🍻 λ - Performance as Acceptance Criteria

Every software engineer has heard the most sensational part of Knuth’s famous quote about optimizations, but sometimes we do need to take a step back and look at the full context:

Programmers waste enormous amounts of time thinking about, or worrying about, the speed of noncritical parts of their programs, and these attempts at efficiency actually have a strong negative impact when debugging and maintenance are considered. We should forget about small efficiencies, say about 97% of the time: premature optimization is the root of all evil. Yet we should not pass up our opportunities in that critical 3%.

Time and again I’ve seen the most sensationalist part taken too seriously by engineers, myself included at times, who then simply ignore performance of systems they design and build. To be clear, the various microoptimizations we make while coding typically do not matter. What we should consider as engineers is the black box performance of our individual components and the distributed systems we build with these components.

Performance is More than Speed

Before getting started, performance needs clarification. Many engineers consider performance to simply be the speed of their code. That’s only one measurable component that could specify performance. Performance could also be the memory footprint of an application, like when it needs to run on client devices. It could also be the accuracy of user-facing results. Consider performance as a stand in for specific, definable metrics.
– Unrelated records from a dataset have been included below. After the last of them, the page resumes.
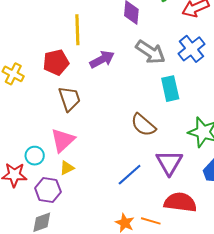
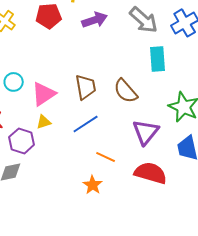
brown trapezoid: (70, 99) -> (86, 87), moved
cyan circle: (35, 156) -> (14, 82), moved
blue line: (130, 175) -> (86, 124), moved
orange line: (151, 221) -> (106, 157), moved

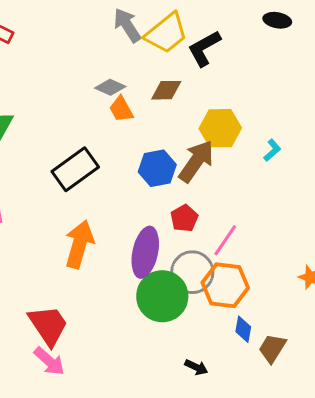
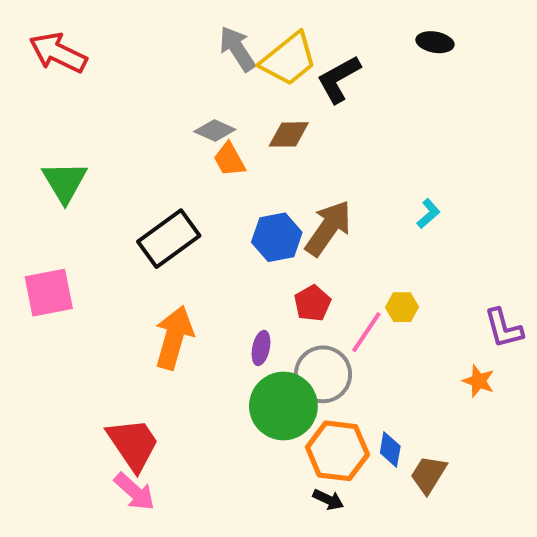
yellow hexagon: (220, 128) -> (402, 307), moved, size x0.6
purple ellipse: (145, 252) -> (261, 348), size x0.5
orange hexagon: (225, 285) -> (337, 451), moved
Component Level Performance

A component here is a single service or artifact that is somewhat standalone. These are applications or services that today probably already have integration tests running against them on every build, or is possibly a core widget embedded across multiple client facing domains that should feel snappy to the user.
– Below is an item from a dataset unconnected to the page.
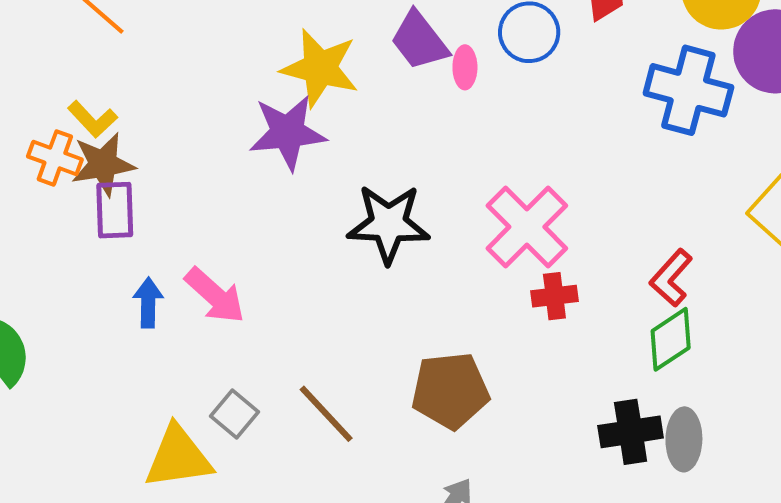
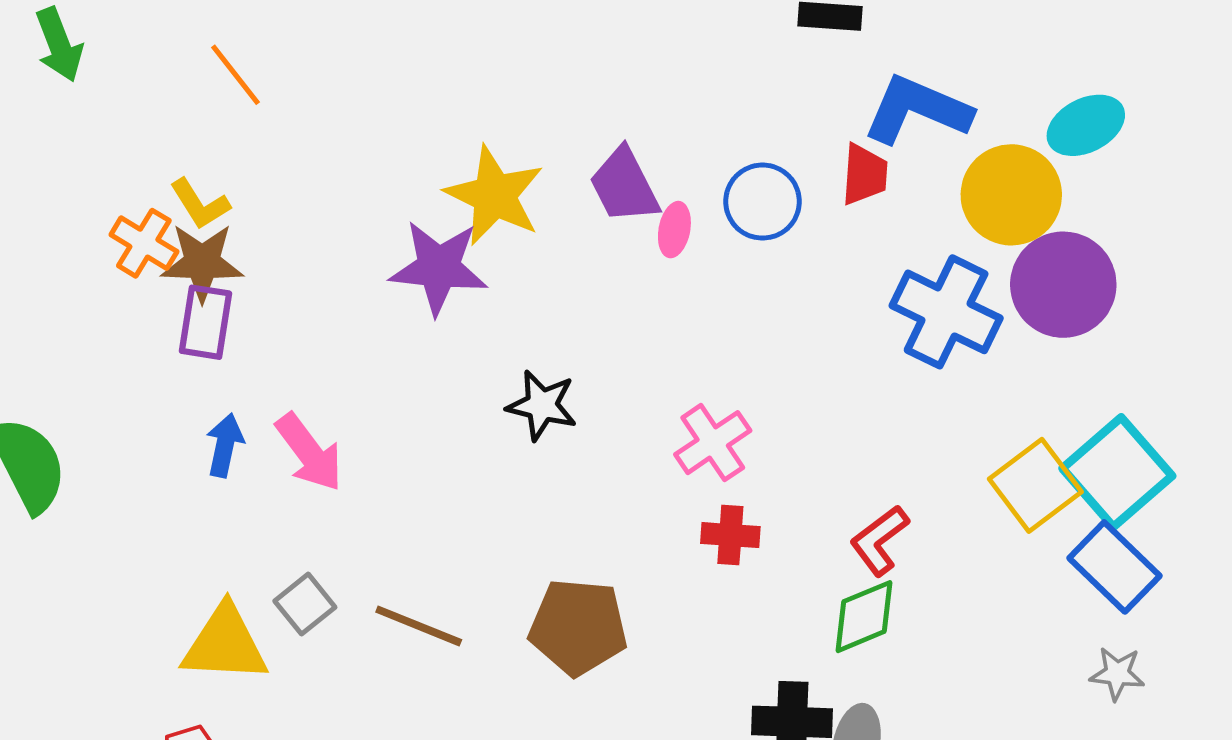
black star: (388, 224) -> (542, 405), size x0.7
pink cross: (527, 227) -> (713, 443), size x0.7
brown line: (326, 414) -> (419, 626), turned -36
Components may or may not have real time requirements to operate successfully, but most do have some unwritten performance characteristics that must be met. This could be that the page load time must be under 3 seconds, or that an ETL pipeline must support enough throughput to not cause a request backlog, or that some data must be deleted within a certain number of days to remain compliant. These are all very real performance concerns that typically are understood, but not always spelled out, and cause very real problems for an organization when performance degrades.
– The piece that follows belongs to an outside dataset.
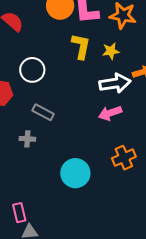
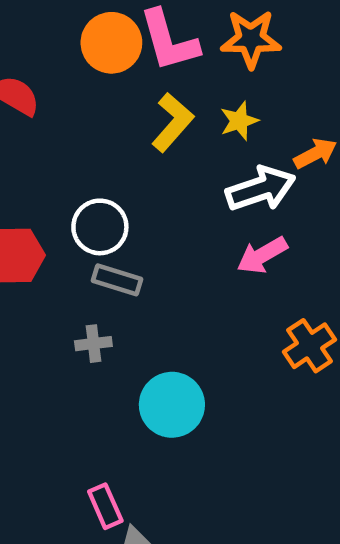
yellow L-shape: (81, 46) -> (173, 122), turned 40
white circle: (32, 70) -> (100, 227), moved
cyan circle: (75, 173) -> (172, 405), moved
Performance is a Requirement

When designing new components, ask your stakeholders and designers about performance expectations. Shoot for as specific an answer as you can get - whatever response you receive will need to be made into a specific measurable metric. Whatever metric(s) you and your stakeholder agree on should be included in the acceptance criteria of the overall deliverable. This allows engineers to remain cognizant of performance goals and ensures that the client has reasonable expectations.

Performance tests should be written into the component just like unit and integration tests typically are today. gatling and jmeter are both great tools for measuring web application performance, and are typically easy to include in builds. There are various other tools for measuring client side performance or messaging throughput. Codify your performance requirements and use whatever tooling fits your needs to ensure that you don’t have performance degradation - there’s nothing worse than finding out that what looked great in dev simply won’t work at all with production workloads. Be as realistic as possible when writing performance tests and fail your build when you don’t hit your criteria.

System Level Components

Large scale systems are even more likely to have unwritten performance requirements. Multiple asynchronous events may need to complete within a deadline, or a system’s accuracy may be beholden to scheduled batch jobs. Performance characterics of these large scales systems are often even more important to pin down and codify with stake holders since it will likely specify what architectures are suitable for the design. Architecture overhauls are expensive, time consuming, and a drain on the team, but are not uncommon when the delivered product is simply unable to meet unwritten performance demands.

At this level of performance analysis consider the entire system as a black box. Identify the inputs and outputs of the system then write additional performance tests for this holistic view (for that matter, consider writing integration tests from the same view). It’s insufficient to simply sum up component level performance tests to determine if a system is performant enough - infrastructure will add measurable overhead and it’s easy to not sum component metrics correctly in the face of a complex system. The better solution is to run these tests whenever an invidual component is redeployed to your dev/test/stage environment and catch issues early.

TL;DR

Get performance requirements while collecting other project requirements
Include performance tests in your artifacts (and fail the build with them)
Write performance tests for your systems (and raise an alarm when these fail).